Today, Living Beyond Breast Cancer presents the blog series, Breast Cancer Clinical Trials Matter to You, to provide an understanding of today’s clinical trials and their impact on people who participate in them as well as those who design them. LBBC Vice President, Programs and Partnerships Catherine L. Ormerod introduces some of the stories you will read throughout the day.
There are two stark facts when it comes to clinical trials: 1) All breast cancer treatments available to people today were first proven effective in a clinical trial; and 2) Between three and five percent of Americans with cancer participate in clinical trials.
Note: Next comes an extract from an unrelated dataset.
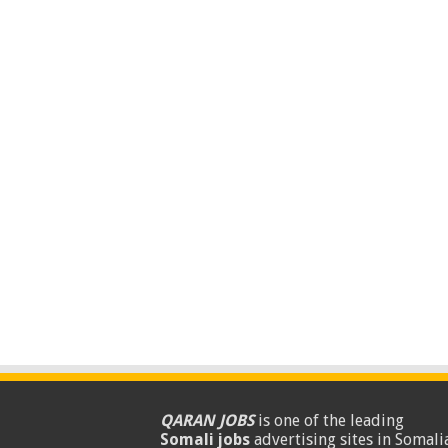
QARAN JOBS
is one of the leading
Somali jobs
advertising sites in Somalia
Today, as updates in research are shared at the American Society of Clinical Oncology’s Annual Meeting in Chicago, Living Beyond Breast Cancer invites you to learn more about clinical trials from individual participant experiences, as well as from current issues and developments in research through this special blog series, Breast Cancer Clinical Trials Matter to You.
Without clinical trial participation many effective drugs would not be available today. The words “clinical trial” may sound scary to you, or make you feel as if you’re a guinea pig in a science experiment. But clinical trials today are highly regulated to ensure you receive quality treatment. (And it’s important to note that in a clinical trial, you will always receive treatment. Read more about this in our Guide to Understanding Clinical Trials.)
Throughout the day, we’ll share blog posts highlighting perspectives from patient advocates, doctors and researchers and, of course, people diagnosed with breast cancer who’ve participated in clinical trials. These personal stories and interviews address topics including how to determine if a clinical trial is right for you, what clinical trials are like for those diagnosed with early-stage or metastatic breast cancer, the need for advocacy and awareness of clinical trials for African-American and Latina women, men and more.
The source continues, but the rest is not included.